レーシック手術のしくみとは

近視矯正手術であるレーシック手術のポイントは角膜です。
この角膜が薄いとレーシック手術は受けられません。
なぜなら、レーシック手術は、マイクロケラトームという器具を使い角膜をフタのようにめくります。
めくった中にエキシマレーザーをあてて、角膜を変形させてめくったフタを再びかぶせるという方法だからです。

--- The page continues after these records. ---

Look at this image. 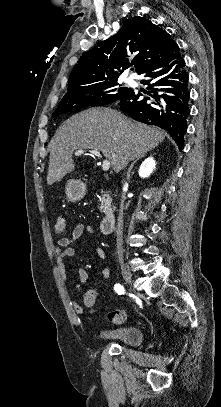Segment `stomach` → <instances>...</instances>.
I'll use <instances>...</instances> for the list:
<instances>
[{
    "instance_id": "obj_1",
    "label": "stomach",
    "mask_w": 221,
    "mask_h": 407,
    "mask_svg": "<svg viewBox=\"0 0 221 407\" xmlns=\"http://www.w3.org/2000/svg\"><path fill=\"white\" fill-rule=\"evenodd\" d=\"M86 192V186L80 180H69L65 186L66 198L70 202H78L84 196Z\"/></svg>"
}]
</instances>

ではレーシック手術は、どういう仕組みで行われているのでしょうか?
まず、目のしくみから説明します。
目の白目の部分を強膜といい、黒目の部分を瞳孔といいます。
瞳孔の奥にカメラでいうレンズの部分で、焦点を合わせる働きをしている水晶体というものがあります。
遠近の調節は筋肉の伸び縮みで調節しているのですが、近くばかり見ていると筋肉が固まって伸びなくなってしまいます。
これが近視になるということです。

また、瞳孔と虹彩を覆っているのが角膜ですが、これに不具合が生じると焦点があわなくなってしまいます。
筋肉が伸びずに、近視になっている状態では焦点が合いません。
そこでレーシック手術をして角膜の中心を削り、カーブを変えることで再び焦点が合うようにするのです。
角膜の中心がうすくなり、屈折曲率が下がることで近視状態が改善され視力が回復するのです。

レーシック手術をしても、老眼が始まってしまうと視力がまた低下してしまうといいます。
近視の矯正は屈折率を変えることで視力を回復させています。
老眼は調節機能の異常で起こるものなので、いくら屈折率を変えても調節が上手くできないと視力は低下してしまうのです。

また、レーシック手術にも様々な種類があります。
使う機械が違ったり、角膜を削る薄さが違ったりするだけで、屈折率を変えることは一般的なレーシック手術と同じ仕組みです。
目のしくみを知ってからレーシック手術の仕組みを知ることが大切です。
そうすることで自分が受ける手術の内容がよくわかり、インフォームドコンセントも納得しやすくなります。

また、レーシック手術に対して迷いや不安がある人も、一度きちんと仕組みを理解すれば良い選択をするための判断材料になります。
手軽に出来る手術とはいえ、切開などをするわけですから仕組みを理解することはとても重要なことです。